#### [Records from a data collection]

***

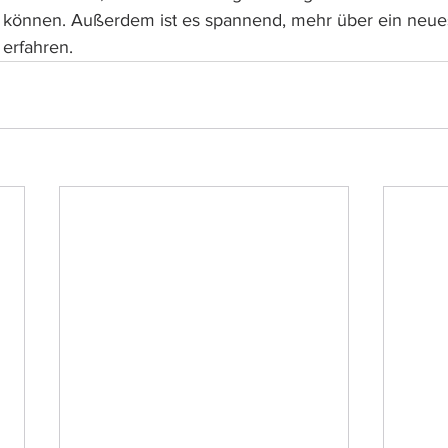
 können. Außerdem ist es spannend, mehr über ein neues
 erfahren.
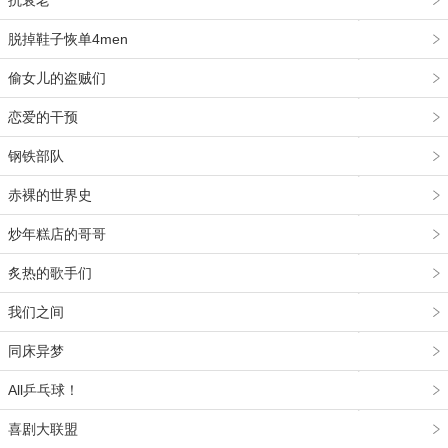
抗衰老
脱掉鞋子恢单4men
偷女儿的盗贼们
恋爱的干预
钢铁部队
赤裸的世界史
炒年糕店的哥哥
炙热的歌手们
我们之间
同床异梦
All乒乓球！
喜剧大联盟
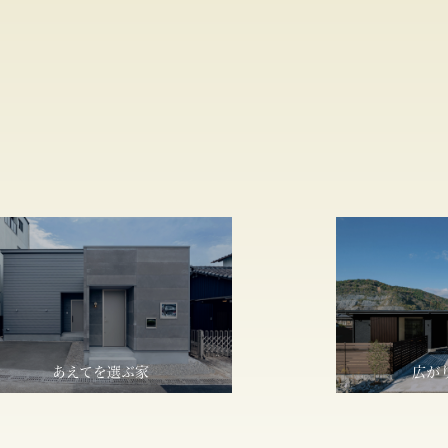
あえてを選ぶ家
広が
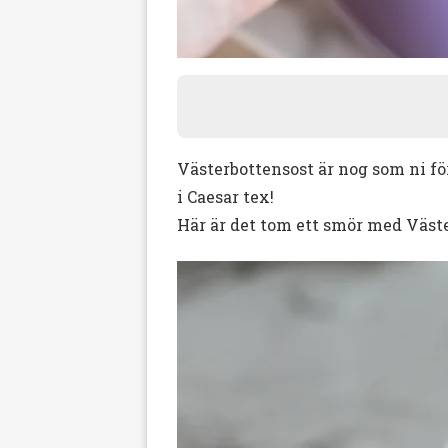
Västerbottensost är nog som ni fö
i Caesar tex!
Här är det tom ett smör med Väste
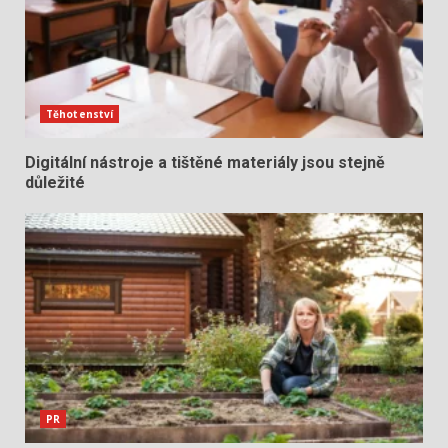
Těhotenství
Digitální nástroje a tištěné materiály jsou stejně
důležité
PR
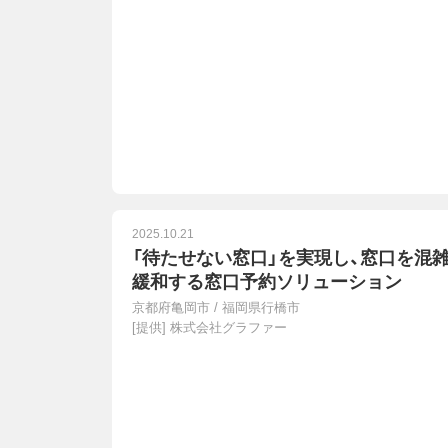
2025.10.21
「待たせない窓口」を実現し、窓口を混
緩和する窓口予約ソリューション
京都府亀岡市
/
福岡県行橋市
[提供]
株式会社グラファー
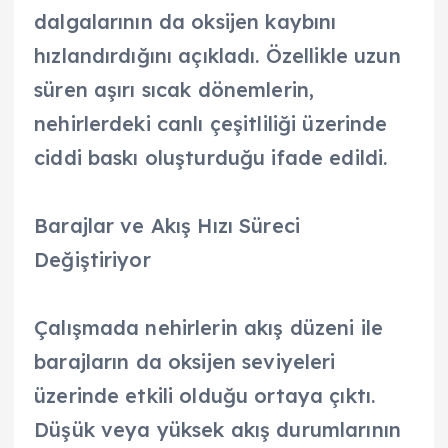
dalgalarının da oksijen kaybını
hızlandırdığını açıkladı. Özellikle uzun
süren aşırı sıcak dönemlerin,
nehirlerdeki canlı çeşitliliği üzerinde
ciddi baskı oluşturduğu ifade edildi.
Barajlar ve Akış Hızı Süreci
Değiştiriyor
Çalışmada nehirlerin akış düzeni ile
barajların da oksijen seviyeleri
üzerinde etkili olduğu ortaya çıktı.
Düşük veya yüksek akış durumlarının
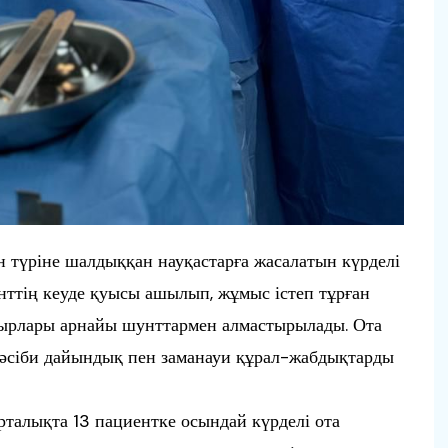
 түріне шалдыққан науқастарға жасалатын күрделі
нттің кеуде қуысы ашылып, жұмыс істеп тұрған
амырлары арнайы шунттармен алмастырылады. Ота
кәсіби дайындық пен заманауи құрал-жабдықтарды
талықта 13 пациентке осындай күрделі ота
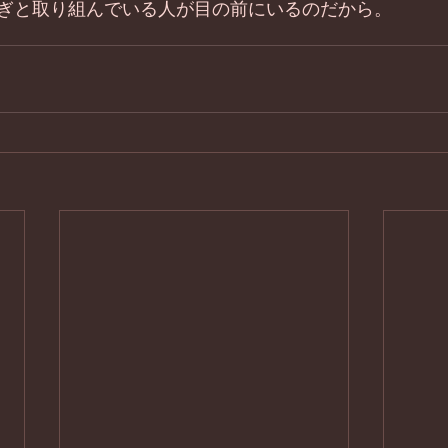
ぎと取り組んでいる人が目の前にいるのだから。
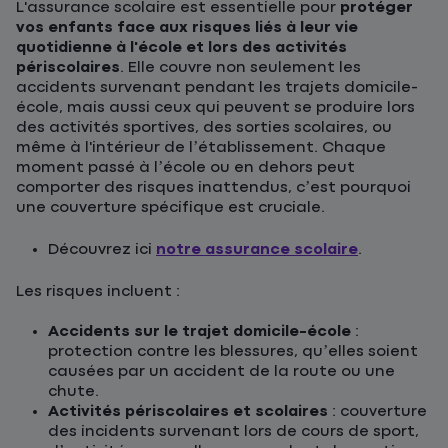
L'assurance scolaire est essentielle pour
protéger
vos enfants face aux risques liés à leur vie
quotidienne à l'école et lors des activités
périscolaires
. Elle couvre non seulement les
accidents survenant pendant les trajets domicile-
école, mais aussi ceux qui peuvent se produire lors
des activités sportives, des sorties scolaires, ou
même à l'intérieur de l’établissement. Chaque
moment passé à l’école ou en dehors peut
comporter des risques inattendus, c’est pourquoi
une couverture spécifique est cruciale.
Découvrez ici
notre assurance scolaire
.
Les risques incluent :
Accidents sur le trajet domicile-école
:
protection contre les blessures, qu’elles soient
causées par un accident de la route ou une
chute.
Activités périscolaires et scolaires
: couverture
des incidents survenant lors de cours de sport,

***

Output the data above exactly. Drop every picture.

#### [Answer to this task]
 können. Außerdem ist es spannend, mehr über ein neues
 erfahren.
抗衰老
脱掉鞋子恢单4men
偷女儿的盗贼们
恋爱的干预
钢铁部队
赤裸的世界史
炒年糕店的哥哥
炙热的歌手们
我们之间
同床异梦
All乒乓球！
喜剧大联盟
あえてを選ぶ家
広が
Västerbottensost är nog som ni fö
i Caesar tex!
Här är det tom ett smör med Väste
Těhotenství
Digitální nástroje a tištěné materiály jsou stejně
důležité
PR
2025.10.21
「待たせない窓口」を実現し、窓口を混
緩和する窓口予約ソリューション
京都府亀岡市
/
福岡県行橋市
[提供]
株式会社グラファー
dalgalarının da oksijen kaybını
hızlandırdığını açıkladı. Özellikle uzun
süren aşırı sıcak dönemlerin,
nehirlerdeki canlı çeşitliliği üzerinde
ciddi baskı oluşturduğu ifade edildi.
Barajlar ve Akış Hızı Süreci
Değiştiriyor
Çalışmada nehirlerin akış düzeni ile
barajların da oksijen seviyeleri
üzerinde etkili olduğu ortaya çıktı.
Düşük veya yüksek akış durumlarının
 түріне шалдыққан науқастарға жасалатын күрделі
нттің кеуде қуысы ашылып, жұмыс істеп тұрған
амырлары арнайы шунттармен алмастырылады. Ота
кәсіби дайындық пен заманауи құрал-жабдықтарды
талықта 13 пациентке осындай күрделі ота
ぎと取り組んでいる人が目の前にいるのだから。
L'assurance scolaire est essentielle pour
protéger
vos enfants face aux risques liés à leur vie
quotidienne à l'école et lors des activités
périscolaires
. Elle couvre non seulement les
accidents survenant pendant les trajets domicile-
école, mais aussi ceux qui peuvent se produire lors
des activités sportives, des sorties scolaires, ou
même à l'intérieur de l’établissement. Chaque
moment passé à l’école ou en dehors peut
comporter des risques inattendus, c’est pourquoi
une couverture spécifique est cruciale.
Découvrez ici
notre assurance scolaire
.
Les risques incluent :
Accidents sur le trajet domicile-école
:
protection contre les blessures, qu’elles soient
causées par un accident de la route ou une
chute.
Activités périscolaires et scolaires
: couverture
des incidents survenant lors de cours de sport,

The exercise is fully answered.